# Poultice boots which are the best??



## jen1 (20 January 2008)

The horse next door recently had to have a poultice. I had to do him a couple of days and it was a nightmare getting the boot off. He had an Equi boot with the metal clip at the front and 2 wires running to the side of the boot, the clip was a nightmare to undo, had to leaver it with a hoofpick in the end, and getting the damn thing off took ages, also as he wanted to keep putting his leg down. The owner had used the canvas bag type first but the horse managed to get that off during the night.

Also had to take a rubber Davis boot off a pony a few times last year and that was a struggle, finally got the knack but as she had arthritis she also didn't want her leg up for too long.

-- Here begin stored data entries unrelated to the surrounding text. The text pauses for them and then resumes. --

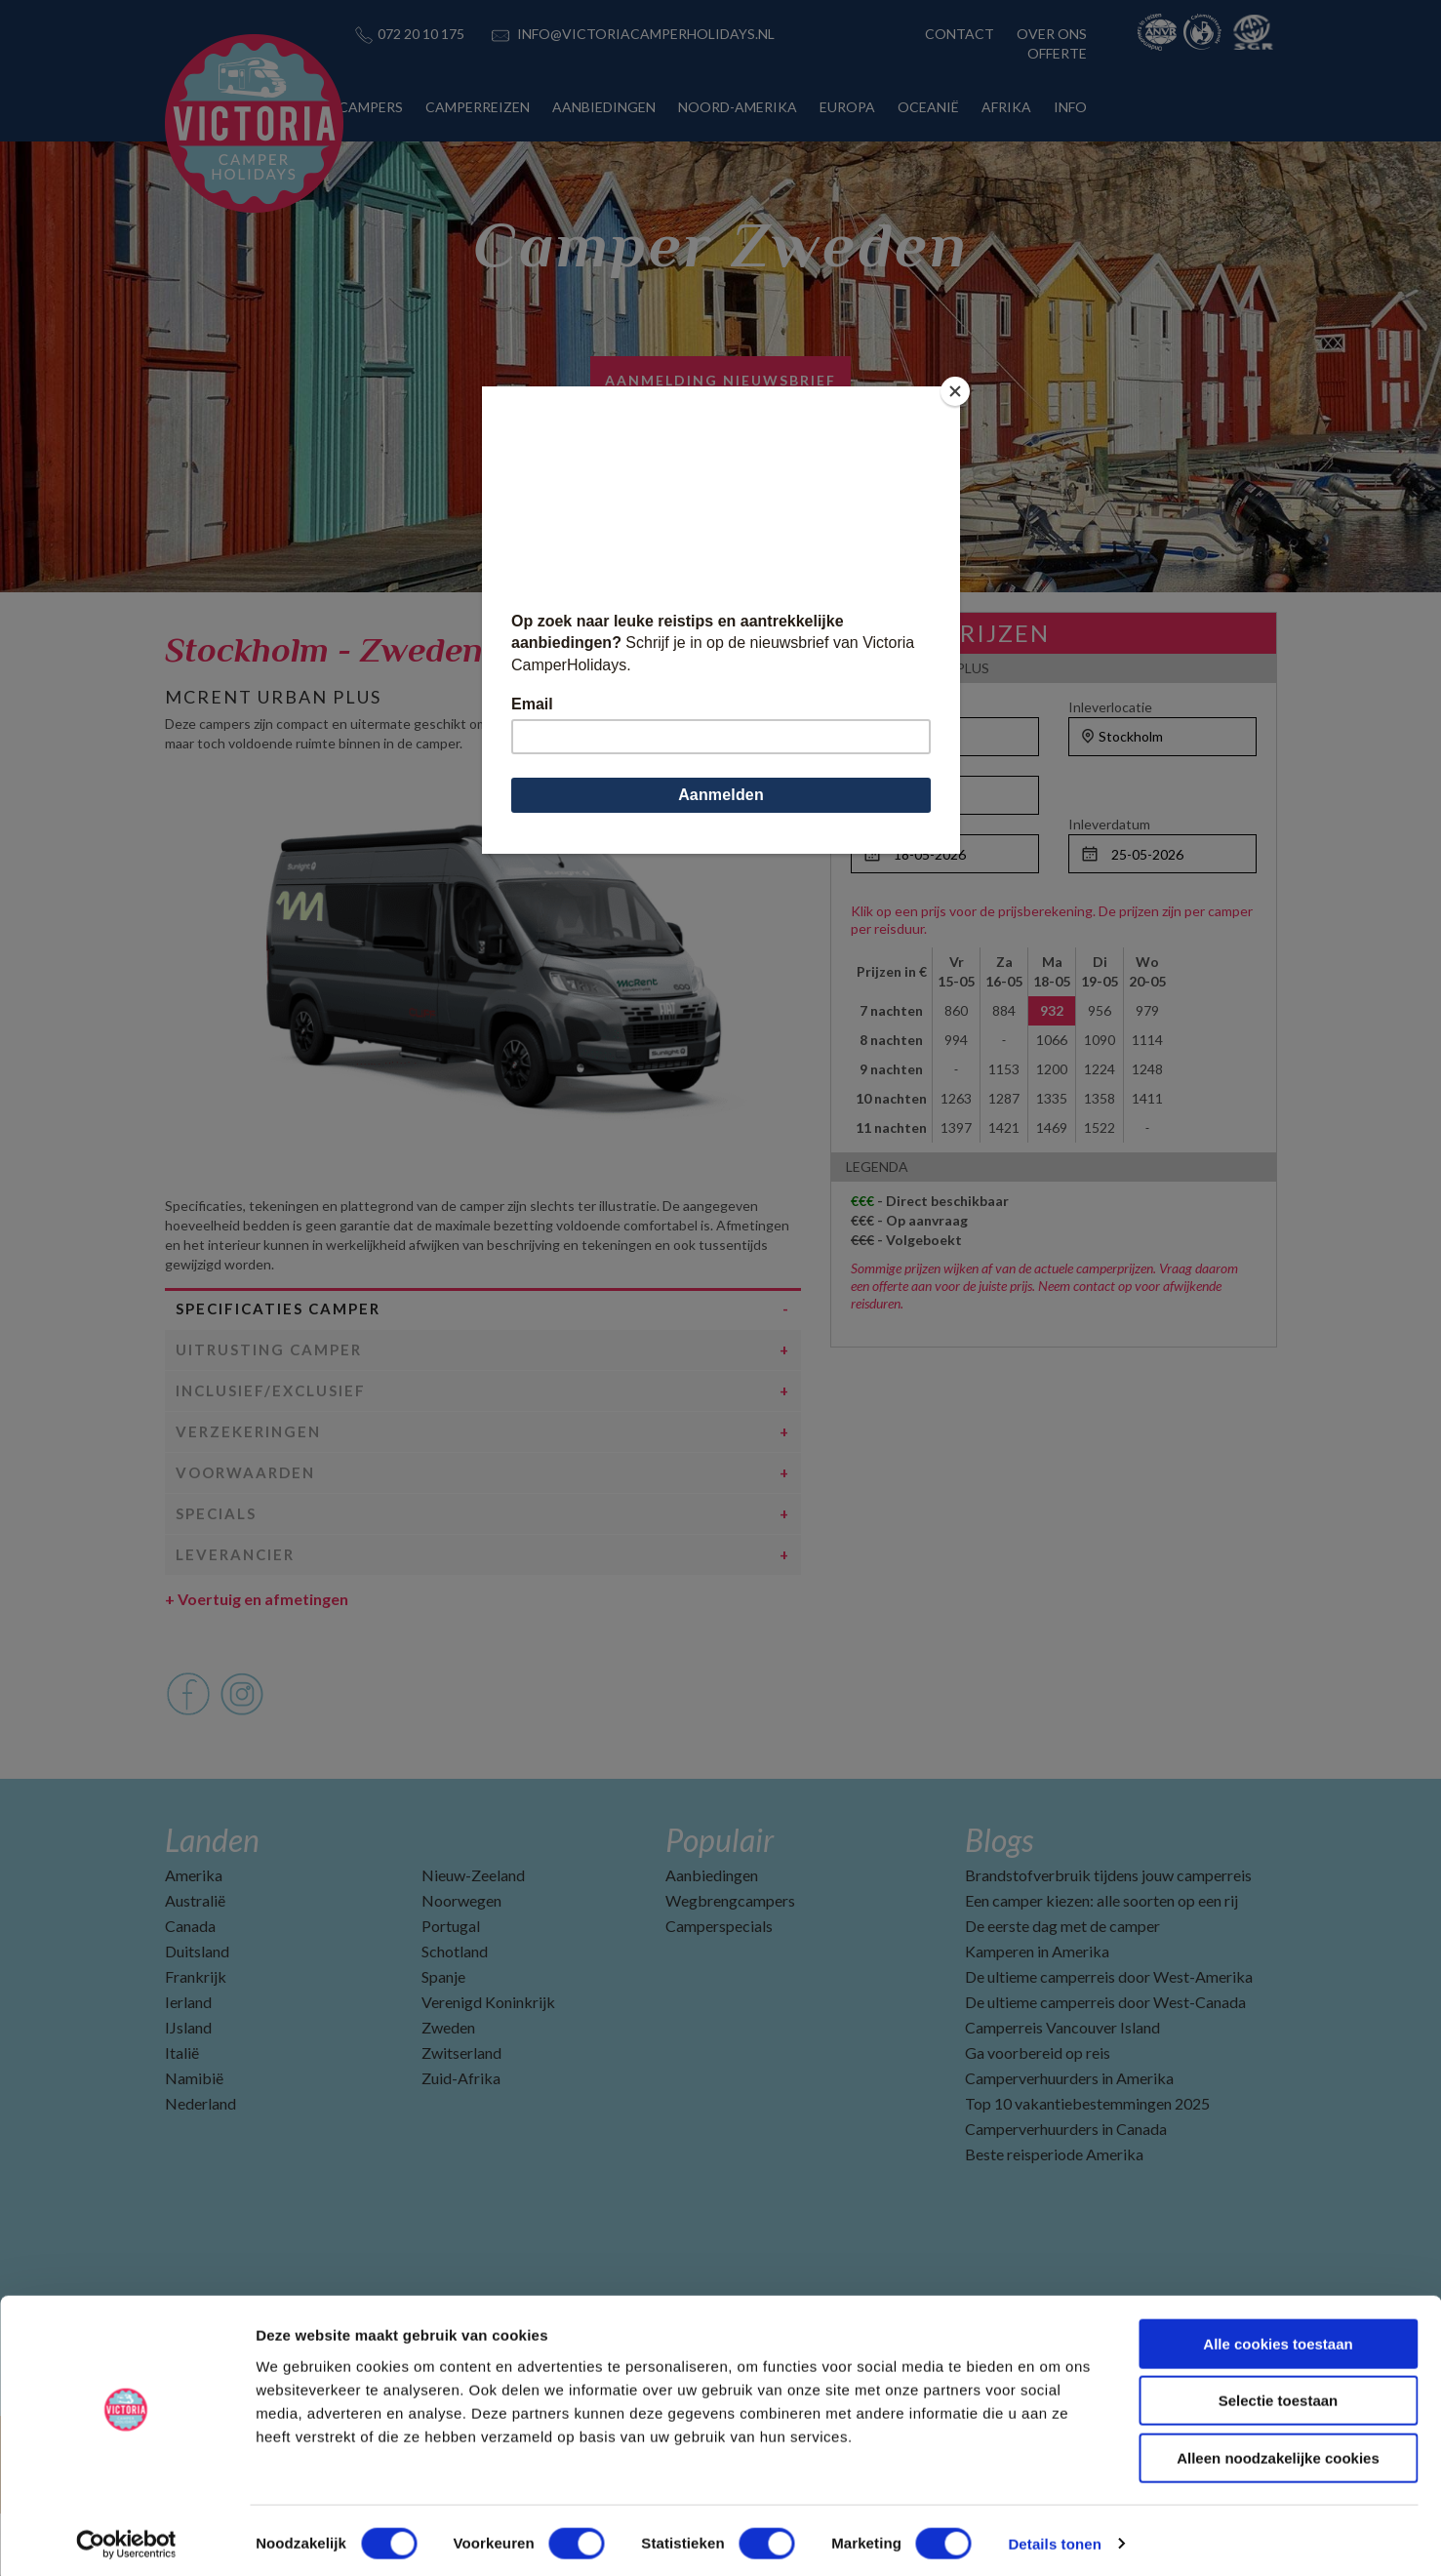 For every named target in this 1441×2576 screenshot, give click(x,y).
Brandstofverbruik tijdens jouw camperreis (1108, 1937)
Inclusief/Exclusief (271, 1453)
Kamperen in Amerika (1037, 2013)
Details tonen (1054, 2537)
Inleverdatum (1109, 824)
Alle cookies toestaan (1277, 2337)
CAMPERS (371, 107)
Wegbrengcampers (730, 1962)
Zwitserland (461, 2115)
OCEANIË (928, 107)
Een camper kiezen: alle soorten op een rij (1101, 1962)
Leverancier (235, 1617)
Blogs (999, 1902)
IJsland (188, 2089)
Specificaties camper (278, 1371)
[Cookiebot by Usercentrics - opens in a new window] (126, 2538)
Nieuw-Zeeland (473, 1937)
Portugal (450, 1988)
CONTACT (959, 33)
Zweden (448, 2089)
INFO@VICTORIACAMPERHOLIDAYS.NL (646, 33)
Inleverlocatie (1110, 707)
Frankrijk (195, 2039)
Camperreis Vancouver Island (1062, 2089)
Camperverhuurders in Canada (1066, 2191)
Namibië (194, 2140)
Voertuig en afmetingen (256, 1661)
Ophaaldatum (892, 824)
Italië (182, 2115)
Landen (212, 1902)
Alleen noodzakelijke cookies (1278, 2451)
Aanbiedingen (711, 1937)
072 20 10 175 (421, 33)
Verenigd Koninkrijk (488, 2064)
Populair (719, 1902)
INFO (1070, 107)
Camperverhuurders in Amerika (1069, 2140)
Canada (190, 1988)
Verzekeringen (248, 1494)
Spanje (443, 2039)
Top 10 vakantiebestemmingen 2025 (1087, 2165)
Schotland (454, 2013)
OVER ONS (1052, 33)
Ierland (188, 2064)
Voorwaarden (245, 1535)
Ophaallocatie (893, 707)
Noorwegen (461, 1962)
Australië (195, 1962)
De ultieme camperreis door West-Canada (1105, 2064)
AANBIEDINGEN (604, 107)
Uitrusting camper (269, 1412)
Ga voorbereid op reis (1037, 2115)
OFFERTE (1057, 53)
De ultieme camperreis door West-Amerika (1109, 2039)
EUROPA (847, 107)
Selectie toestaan (1279, 2395)
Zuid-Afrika (460, 2140)
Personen (880, 765)
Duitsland (197, 2013)
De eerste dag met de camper (1062, 1988)
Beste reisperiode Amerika (1054, 2216)
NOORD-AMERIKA (737, 107)
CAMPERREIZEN (477, 107)
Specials (216, 1576)
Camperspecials (719, 1988)
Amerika (193, 1937)
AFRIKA (1006, 107)
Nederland (200, 2165)
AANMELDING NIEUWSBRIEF (720, 380) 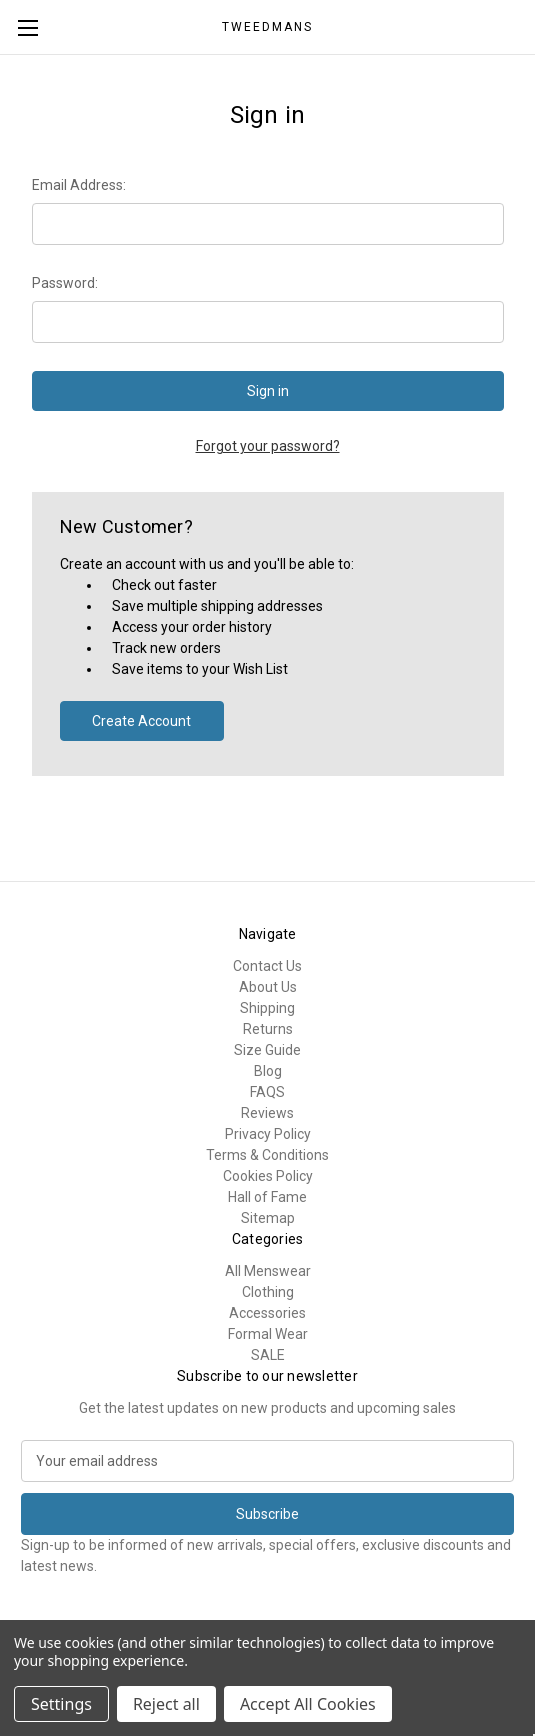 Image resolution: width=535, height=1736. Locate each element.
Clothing (268, 1292)
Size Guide (267, 1050)
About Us (268, 987)
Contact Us (267, 966)
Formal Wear (268, 1334)
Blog (268, 1071)
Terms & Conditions (267, 1155)
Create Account (141, 721)
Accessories (267, 1313)
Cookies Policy (268, 1176)
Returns (268, 1029)
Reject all (166, 1704)
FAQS (267, 1092)
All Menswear (268, 1271)
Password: (65, 283)
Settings (61, 1704)
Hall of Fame (267, 1197)
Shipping (267, 1008)
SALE (268, 1355)
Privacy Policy (268, 1134)
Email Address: (79, 185)
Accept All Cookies (308, 1704)
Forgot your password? (268, 446)
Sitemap (268, 1218)
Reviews (267, 1113) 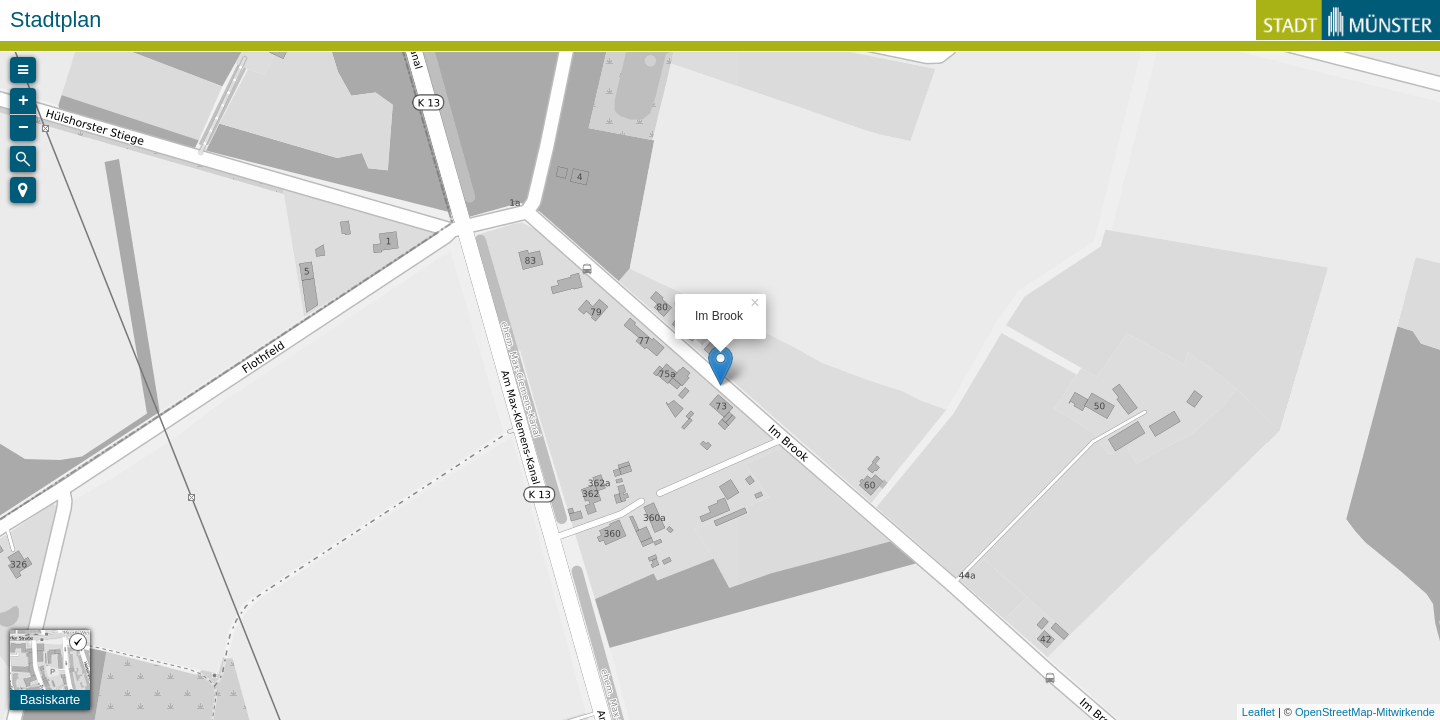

Anyway I thought maybe I should add one to my first-aid box and just wanted to see if any are easier to get on and off than others and also as my horse has huge feet I don't think I will be able to borrow one from anyone on the  yard!!


----------



## Sprout (20 January 2008)

I am using a Davis boot at the moment, and although it is quite a stuggle to get it off, I really do think it is brilliant, and worth the money.


----------



## carthorse (20 January 2008)

I used to use the equiboot but now just use good quality duct tape over a diposable nappy.


----------



## YorkshireLass (20 January 2008)

Gaffa tape over a napp... the ultimat lotech solution!


----------



## cyearsley (20 January 2008)

Having battled with two Equi-boots this afternoon have decided to stick to nappy and tape for tomorrow (oh with a bit of Dengie bag to waterproof it for the field)! Sometimes the cheap and cheerful way is the easiest!


----------



## Happy2Hack (20 January 2008)

I use a piece of shavings bag held on with bandage tape!


----------



## jen1 (20 January 2008)

I am liking the cheap solutions!! Although the horse with the equiboot got the gaffer tape jobbie of too that's why he ended up with the boot!


----------



## Morgan123 (21 January 2008)

hiya, try using a 'hoof eeze' boot! They're unbelievable! lightweight, comfy, don't rub, not too expensive (about £35+). they're made of neoprene aorund the fetlock, so v soft, and with a sturdy rubber bottom. very easy to get on and off, but also very secure. they won 'best poutlice boot' in your horse 2006 but for some reaosn only one lady in Wales sells them - however she's great and will send them for next day delivery if you need them (she just sent me one for my crazy gelding who won't have duct tape anywhere near him). website is 
www.equinepodiatrysupplies.co.uk
or email equinepodiatrysupplies@yahoo.co.uk
i can't recommend them enough! My 87 year old friend has one which she's had for ages, she raves about them, hers is in perfect condition even tho it's old!
also, i've found old macs pretty good though they do rub more than the hoof eeze ones. 
good luck anyway!


----------



## WendyB (21 January 2008)

Hi, I used to be in the nappy and tape camp until I discovered the hoofeeze.  Poulticing is so much easier and quicker now! I've even turned him out in it, although when he went kicking his heels up round the field it did come off.  I'd definitely recommend it though.


----------